NASA Study: Irreversible Collapse Likely

Mayan ruins

The sudden crash of a wealthy, technologically advanced civilization is not rare in history. Can you say Mayan? (Photo by amber.kennedy/Flickr)

A major, multi-disciplinary study combining the perspectives of theoretical mathematics, natural and social sciences and — gasp! — history, among others, has concluded that a total, irreversible collapse of the world’s industrial civilization is both likely and imminent. The peer-reviewed study, which has been accepted for publication in the journal Ecological Economics, confirms in detail the conclusions of my 2009 book Brace for Impact, the premises of The Daily Impact, and the scenario of my forthcoming novel Tribulation.

The study (reported in detail in Britain’s Guardian newspaper and few other places) finds that contrary to popular assumptions, the precipitous collapse of technologically advanced, wealthy civilizations is not rare, but common in the history of the past 5,000 years. And the common cause of collapse, it concludes, is depletion of natural resources accompanied by extreme stratification of the population into a small, super-wealthy elite and an increasingly deprived population of “commoners.”

The factors that have contributed to past collapses, and therefore should be examined for clues to an impending collapse, are five in number: 1) population (getting too big), 2) climate (changing), 3) water (disappearing), 4) agriculture (unable to keep up with 1, partly because of 2 and 3) and 5) energy (see 4).

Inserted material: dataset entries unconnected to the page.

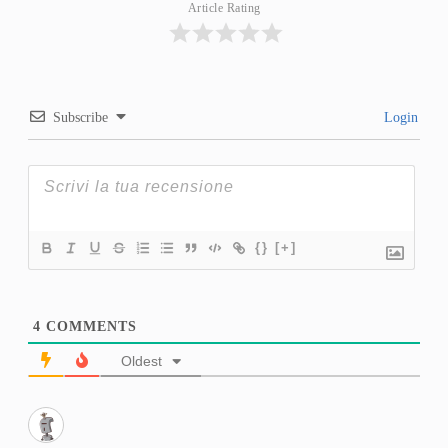
Article Rating
Subscribe
Login
{}
[+]
4
COMMENTS
Oldest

An analysis of the “improvements” in the productivity of agriculture and other industries for 200 years have involved drastically increased consumption of finite natural resources. When mathematical models are run that calculate the consequences of the world’s current trajectory, the study says, “we find that collapse is difficult to avoid.”

“While some members of society might raise the alarm that the system is moving towards an impending collapse…” [Hello? HELLO! Over here!] “… and therefore advocate structural changes to society in order to avoid it, Elites and their supporters, who opposed making these changes, could point to the long sustainable trajectory ‘so far’ in support of doing nothing.”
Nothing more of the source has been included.